[Saved data entries]
=====

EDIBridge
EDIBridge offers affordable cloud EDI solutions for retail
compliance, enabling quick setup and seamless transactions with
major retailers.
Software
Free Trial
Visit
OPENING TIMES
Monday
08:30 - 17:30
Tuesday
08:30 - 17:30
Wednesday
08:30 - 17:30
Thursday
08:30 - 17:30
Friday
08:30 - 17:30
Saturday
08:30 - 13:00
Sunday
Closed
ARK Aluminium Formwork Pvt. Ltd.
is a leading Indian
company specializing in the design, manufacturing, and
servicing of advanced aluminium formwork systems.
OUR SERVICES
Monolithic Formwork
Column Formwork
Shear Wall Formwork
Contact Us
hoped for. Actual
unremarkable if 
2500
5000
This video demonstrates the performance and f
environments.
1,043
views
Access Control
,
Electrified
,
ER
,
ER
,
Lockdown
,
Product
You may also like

=====

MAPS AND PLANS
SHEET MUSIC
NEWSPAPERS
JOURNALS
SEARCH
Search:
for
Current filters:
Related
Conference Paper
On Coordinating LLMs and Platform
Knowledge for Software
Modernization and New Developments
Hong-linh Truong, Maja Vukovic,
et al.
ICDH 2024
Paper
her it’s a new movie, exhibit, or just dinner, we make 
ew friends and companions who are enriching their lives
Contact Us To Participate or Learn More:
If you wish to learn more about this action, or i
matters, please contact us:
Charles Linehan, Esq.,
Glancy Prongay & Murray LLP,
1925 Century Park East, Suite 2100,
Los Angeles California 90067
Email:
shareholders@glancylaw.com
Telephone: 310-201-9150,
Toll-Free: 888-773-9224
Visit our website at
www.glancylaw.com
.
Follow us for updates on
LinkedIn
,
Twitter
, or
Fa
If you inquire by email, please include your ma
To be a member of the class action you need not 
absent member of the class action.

=====

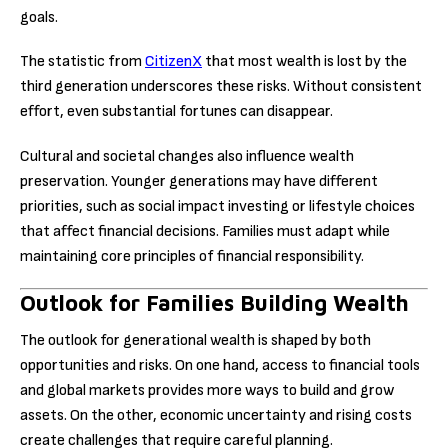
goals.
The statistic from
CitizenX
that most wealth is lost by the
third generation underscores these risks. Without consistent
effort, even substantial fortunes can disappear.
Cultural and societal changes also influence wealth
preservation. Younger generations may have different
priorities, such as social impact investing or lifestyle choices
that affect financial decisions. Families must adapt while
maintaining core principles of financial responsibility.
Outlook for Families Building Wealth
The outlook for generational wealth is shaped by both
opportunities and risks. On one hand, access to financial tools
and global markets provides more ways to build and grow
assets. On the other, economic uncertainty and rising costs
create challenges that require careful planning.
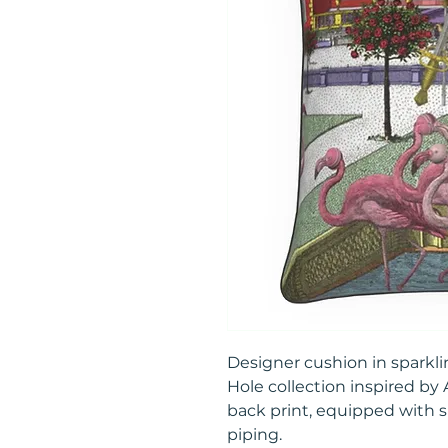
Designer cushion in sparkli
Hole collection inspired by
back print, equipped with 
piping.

=====

Show every line above where "glancylaw" is found.

shareholders@glancylaw.com
www.glancylaw.com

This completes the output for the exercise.